The term comes from Thomas Kelly’s A Testament of Devotion. It has a chapter entitled “The Blessed Community” which is described in all its glory. It is hard to imagine an actual meeting being exactly like it, but it can be approached by degrees. Kelly: “there are degrees of Fellowship, from wider, more diffusive relations of love to nearer, more intense inter-knittedness.” [P. 78]
To arrive at Blessed Community, advises Kelly, we must at times retire to a single centre where we are at home with God and with one another, which looks like a meeting for worship. Kelly writes with a forceful enthusiasm which can be off-putting to relaxed Australians, but what he is urging is put in terms of quiet reasonableness in Advices and Queries. Thus, “we seek a gathered stillness in our meetings for worship so that all may feel the power of God`s love drawing us together and leading us.” That is a blessed community. Advices No 3 is that we should know an inward stillness, even amid the activities of life. It is hoped that this habit of stillness will guide us to a centre in which God`s love can be felt and shared.

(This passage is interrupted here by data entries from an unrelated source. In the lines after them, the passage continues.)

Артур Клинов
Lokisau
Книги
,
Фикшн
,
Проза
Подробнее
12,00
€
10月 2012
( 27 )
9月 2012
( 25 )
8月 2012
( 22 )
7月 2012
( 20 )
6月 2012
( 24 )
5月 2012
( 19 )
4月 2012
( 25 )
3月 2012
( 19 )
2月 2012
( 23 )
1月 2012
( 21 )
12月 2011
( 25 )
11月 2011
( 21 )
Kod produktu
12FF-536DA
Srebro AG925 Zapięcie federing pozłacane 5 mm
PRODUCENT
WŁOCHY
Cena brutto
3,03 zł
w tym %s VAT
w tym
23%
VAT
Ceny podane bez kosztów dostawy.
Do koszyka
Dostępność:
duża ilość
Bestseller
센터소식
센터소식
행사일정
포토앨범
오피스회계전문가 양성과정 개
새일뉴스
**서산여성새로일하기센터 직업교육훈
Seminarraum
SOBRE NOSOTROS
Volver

Our testimonies make a contribution here. Thus simplicity, the following of which made Friends wear distinctive clothing in times past, now has environmentalism to explain some of its benefits. A simple lifestyle leaves room for the spiritual life and is a source of strength.
There is integrity which is a constant challenge in a secular society. We need to keep our word, and maintain honorable financial affairs. Poor William Penn is a warning of what can go wrong. He suffered from a dishonest Quaker accountant whose work Penn never checked. He did not realise that all the documents he signed were transferring property rights to the accountant. Since he signed them they were legally valid. That earned Penn a year in debtors’ prison. We shouldn`t be suspicious, but we shouldn`t be naive either.

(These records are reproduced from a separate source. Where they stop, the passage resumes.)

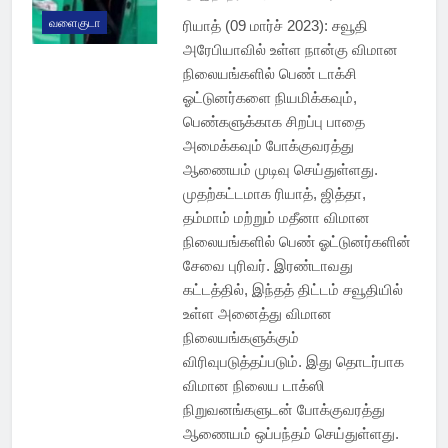
வளைகுடா
ரியாத் (09 மார்ச் 2023): சவூதி
அரேபியாவில் உள்ள நான்கு விமான
நிலையங்களில் பெண் டாக்சி
ஓட்டுனர்களை நியமிக்கவும்,
பெண்களுக்காக சிறப்பு பாதை
அமைக்கவும் போக்குவரத்து
ஆணையம் முடிவு செய்துள்ளது.
முதற்கட்டமாக ரியாத், ஜித்தா,
தம்மாம் மற்றும் மதீனா விமான
நிலையங்களில் பெண் ஓட்டுனர்களின்
சேவை புரிவர். இரண்டாவது
கட்டத்தில், இந்தத் திட்டம் சவூதியில்
உள்ள அனைத்து விமான
நிலையங்களுக்கும்
விரிவுபடுத்தப்படும். இது தொடர்பாக
விமான நிலைய டாக்ஸி
நிறுவனங்களுடன் போக்குவரத்து
ஆணையம் ஒப்பந்தம் செய்துள்ளது.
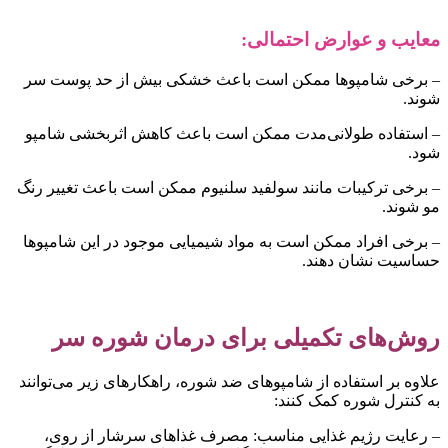
عایب و عوارض احتمالی:
 برخی شامپوها ممکن است باعث خشکی بیش از حد پوست سر
وند.
 استفاده طولانی‌مدت ممکن است باعث کاهش اثربخشی شامپو
ود.
 برخی ترکیبات مانند سولفید سلنیوم ممکن است باعث تغییر رنگ
و شوند.
 برخی افراد ممکن است به مواد شیمیایی موجود در این شامپوها
ساسیت نشان دهند.
وش‌های تکمیلی برای درمان شوره سر
لاوه بر استفاده از شامپوهای ضد شوره، راهکارهای زیر می‌توانند
ه کنترل شوره کمک کنند:
 رعایت رژیم غذایی مناسب: مصرف غذاهای سرشار از روی،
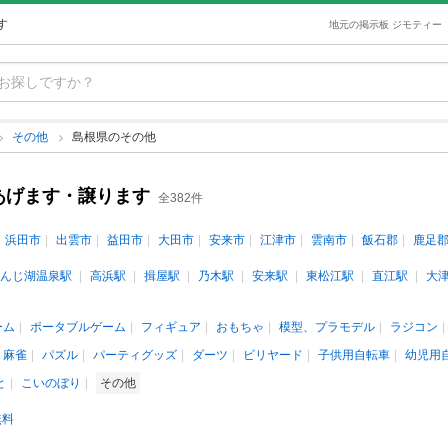
す
地元の掲示板 ジモティー
その他
島根県のその他
あげます・譲ります
全382件
浜田市
出雲市
益田市
大田市
安来市
江津市
雲南市
飯石郡
鹿足
んじ湖温泉駅
高浜駅
揖屋駅
乃木駅
安来駅
東松江駅
直江駅
大
ーム
ポータブルゲーム
フィギュア
おもちゃ
模型、プラモデル
ラジコン
、麻雀
パズル
パーティグッズ
ダーツ
ビリヤード
子供用自転車
幼児用
と
こいのぼり
その他
無料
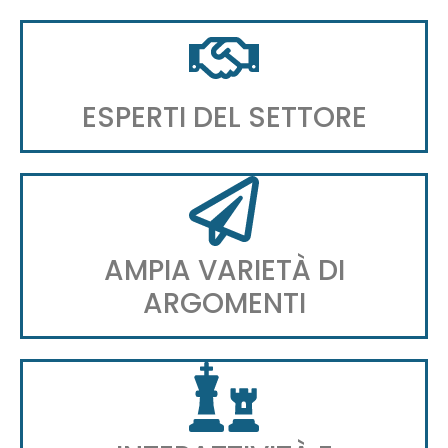
ESPERTI DEL SETTORE
AMPIA VARIETÀ DI
ARGOMENTI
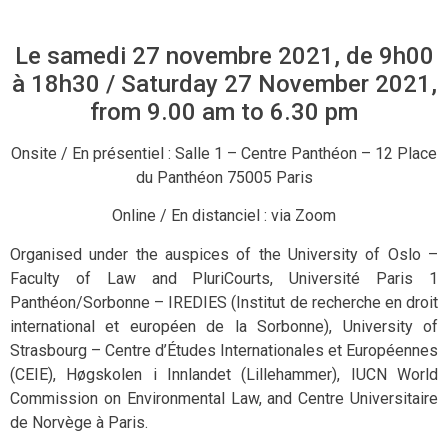
Le samedi 27 novembre 2021, de 9h00
à 18h30 / Saturday 27 November 2021,
from 9.00 am to 6.30 pm
Onsite / En présentiel : Salle 1 – Centre Panthéon – 12 Place
du Panthéon 75005 Paris
Online / En distanciel : via Zoom
Organised under the auspices of the University of Oslo –
Faculty of Law and PluriCourts, Université Paris 1
Panthéon/Sorbonne – IREDIES (Institut de recherche en droit
international et européen de la Sorbonne), University of
Strasbourg – Centre d’Études Internationales et Européennes
(CEIE), Høgskolen i Innlandet (Lillehammer), IUCN World
Commission on Environmental Law, and Centre Universitaire
de Norvège à Paris.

The peace testimony is a clear manifestation of our inner life. We bear no ill-will to anyone. Early Christianity was pacifist until about St Ambrose [339-97] who came from the governing class and thought as they did. We tend to underestimate the appeal of pacifism. For example, Bertrand Russell, probably the most influential philosopher in the English-speaking world in the last century and a stalwart atheist, wrote that his pacificism in World War I was the most wholehearted and least hesitant work he had ever undertaken.
As for equality, the attempt to prevent the rich becoming richer and the poor, poorer, is a constant economic and political struggle.
The testimonies should be a unifying force among us. We come from very diverse backgrounds. The influence of our upbringing is hard to shake off, and many of us will keep some of it all our lives, so patience and politeness are necessary in our meetings. Angry denunciations of theological, moral and political positions should not happen.
Friends hope that the stillness of meeting for worship will gently shepherd us to the centre in which God is felt. When the shared experience of God`s life binds us together, we shall have reached blessed community, and home at last.